GARDEN OF EDEN by Ernest Hemingway

“I don’t care at all. If you’d like to fish I should write a letter or maybe two and then we could swim before lunch.”

“To be hungry?”

“Don’t say it. I’m getting hungry already and we haven’t finished breakfast.”

“We can think about lunch.”

“And then after lunch?”

“We’ll take a nap like good children.”

“That’s an absolutely new idea,” she said. “Why have we never thought of that?”

“I have these flashes of intuition,” he said. “I’m the inventive type.

“I’m the destructive type,” she said. “And I’m going to destroy you. They’ll put a plaque up on the wall of the building outside the room. I’m going to wake up in the night and do something to you that you’ve never even heard of or imagined. I was going to last night but I was too sleepy.”

“You’re too sleepy to be dangerous.”

“Don’t lull yourself into any false security. Oh darling let’s have it hurry up and be lunch time.”

They sat there in their striped fishermen’s shirts and the shorts they had bought in the store that sold marine supplies, and they were very tan and their hair was streaked and faded by the sun and the sea. Most people thought they were brother and sister until they said they were married. Some did not believe that they were married and that pleased the girl very much.

In those years only a very few people had ever come to the Mediterranean in the summer time and no one came to le Grau du Roi except a few people from Nimes. There was no casino and no entertainment and except in the hottest months when people came to swim there was no one at the hotel. People did not wear fishermen’s shirts then and this girl that he was married to was the first girl he had ever seen wearing one. She had bought the shirts for them and then had washed them in the basin in their room at the hotel to take the stiffness out of them. They were stiff and built for hard wear but the washings softened them and now they were worn and softened enough so that when he looked at the girl now her breasts showed beautifully against the worn cloth.

No one wore shorts either around the village and the girl could not wear them when they rode their bicycles. But in the village it did not matter because the people were very friendly and only the local priest disapproved. But the girl went to mass on Sunday wearing a skirt and a long-sleeved cashmere sweater with her hair covered with a scarf and the young man stood in the back of the church with the men. They gave twenty francs which was more than a dollar then and since the priest took up the collection himself their attitude toward the church was known and the wearing of shorts in the village was regarded as an eccentricity by foreigners rather than an attempt against the morality of the ports of the Camargue. The priest did not speak to them when

they wore shorts but he did not denounce them and when they wore trousers in the evening the three of them bowed to each other.

“I’ll go up and write the letters,” the girl said and she got up and smiled at the waiter and went out of the cafe.

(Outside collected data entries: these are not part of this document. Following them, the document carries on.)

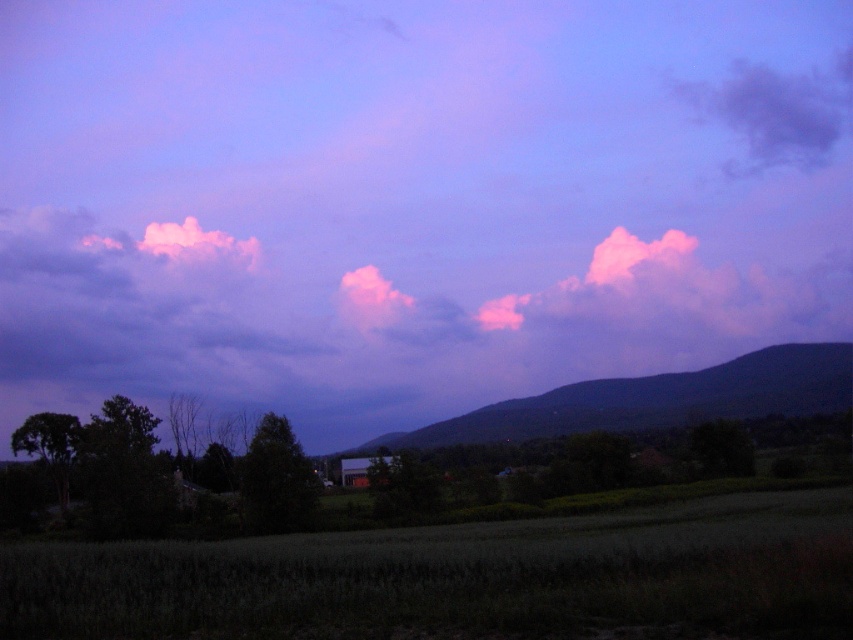 You are a painter standing in the field and want to paint the dark purple mountain at center and the purple cotton cloud at upper right. Which object should you focus on first if you want to paint the wider one first?

The dark purple mountain at center should be painted first because its width is larger than the purple cotton cloud at upper right.

Based on the photo, you are standing in the green grassy field at lower center and want to take a photo of the dark purple mountain at center. Which direction should you face to capture the mountain in your view?

You should face to the right side to capture the dark purple mountain at center because the green grassy field at lower center is positioned on the left side of the dark purple mountain at center. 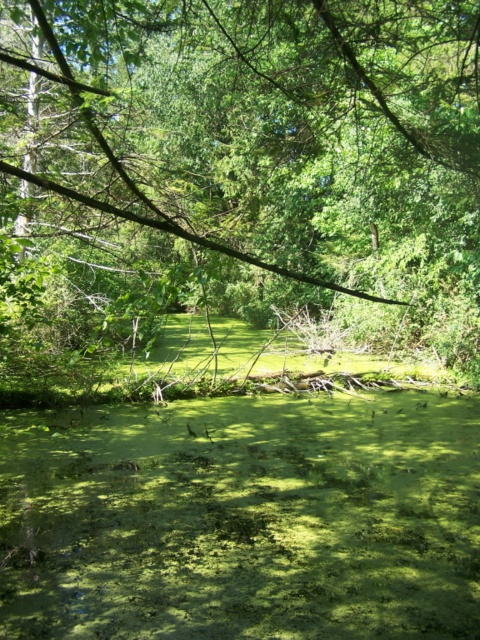 Which is more to the right, green leafy tree at center or green algae at center?

From the viewer's perspective, green algae at center appears more on the right side.

Consider the image. Who is taller, green leafy tree at center or green algae at center?

green leafy tree at center is taller.

The height and width of the screenshot is (640, 480). I want to click on green leafy tree at center, so [255, 157]. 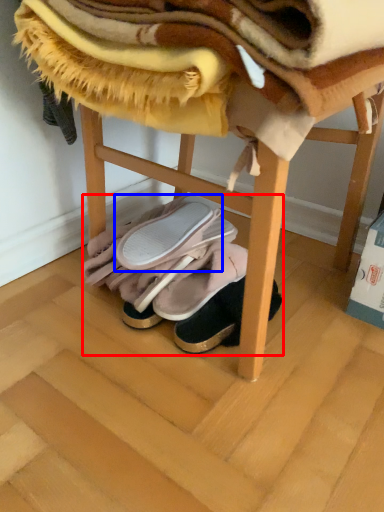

“Monsieur is going to fish?” the waiter asked when the young man, whose name was David Bourne, called him over and paid him.

“I think so. How is the tide?”

“This tide is very good,” the waiter said. “I have some bait if you want it.”

“I can get some along the road.”

“No. Use this. They’re sandworms and there are plenty.”

“Can you come out?”

“I’m on duty now. But maybe I can come out and see how you do. You have your gear?”

“It’s at the hotel.”

“Stop by for the worms.

At the hotel the young man wanted to go up to the room and see the girl but instead he found the long, jointed bamboo pole and the basket with his fishing gear behind the desk where the room keys hung and went back out into the brightness of the road and on down to the cafe and out onto the glare of the jetty. The sun was hot but there was a fresh breeze and the tide was just starting to ebb. He wished that he had brought a casting rod and spoons so that he might cast out across the flow of the water from the canal over the rocks on the far side but instead he rigged his long pole with its cork and quill float and let a sandworm float gently along at a depth where he thought fish might be feeding.